12. The method of claim 11, wherein the one or more additional therapeutic agents are selected from the group consisting of Capecitabine, Erlotinib, Fluorouracil (5-FU), Gemcitabine, Irinotecan, Leucovorin, Nab-paclitaxel, Nanoliposomal irinotecan, Oxaliplatin, Larotrectinib, pembrolizumab, Cabozantinib-S-Malate, Ramucirumab, Lenvatinib Mesylate, Sorafenib Tosylate, Nivolumab, Ramucirumab, Regorafenib, Regorafenib, cisplatin, Doxorubicin, Mitoxantrone, Arsenic Trioxide, Daunorubicin, Cyclophosphamide, Cytarabine, Glasdegib Maleate, Dexamethasone, Doxorubicin, Enasidenib Mesylate, Gemtuzumab Ozogamicin, Gilteritinib Fumarate, Idarubicin, Ivosidenib, Midostaurin, Thioguanine, Venetoclax, and Vincristine Sulfate.

13. (canceled)

14. (canceled)

15. A kit comprising at least one OGDH inhibitor and instructions for using the at least one OGDH inhibitor to treat or prevent pancreatic cancer or liver cancer.

16. The kit of claim 15, wherein the OGDH inhibitor is a small molecule, an OGDH-specific inhibitory nucleic acid, or an anti-OGDH neutralizing antibody.

17. The kit of claim 16, wherein the small molecule is succinyl phosphonate, (S)-2-[(2,6-dichlorobenzoyl) amino] succinic acid (AA6), KGD09, KGD02, or an azide-alkyne cyclized derivative thereof.
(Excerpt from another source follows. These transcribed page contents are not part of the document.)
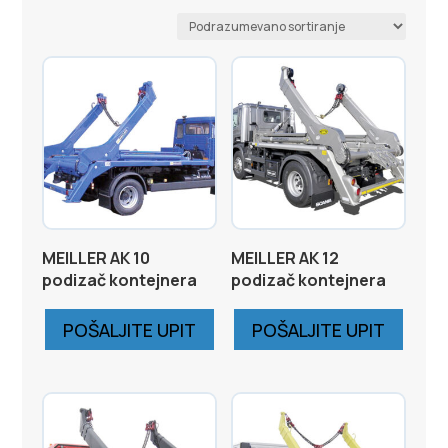
MEILLER AK 10
MEILLER AK 12
podizač kontejnera
podizač kontejnera
POŠALJITE UPIT
POŠALJITE UPIT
18. The kit of claim 16, wherein the OGDH-specific inhibitory nucleic acid is a siRNA, a shRNA, an antisense oligonucleotide, or a sgRNA.

19. The kit of claim 16, wherein the pancreatic cancer or liver cancer comprises a p53 mutation.

20. The kit of claim 16, wherein the OGDH-specific inhibitory nucleic acid comprises a nucleic acid sequence of any one of SEQ ID NOs: 13, 14, 43, 44, or a complement thereof.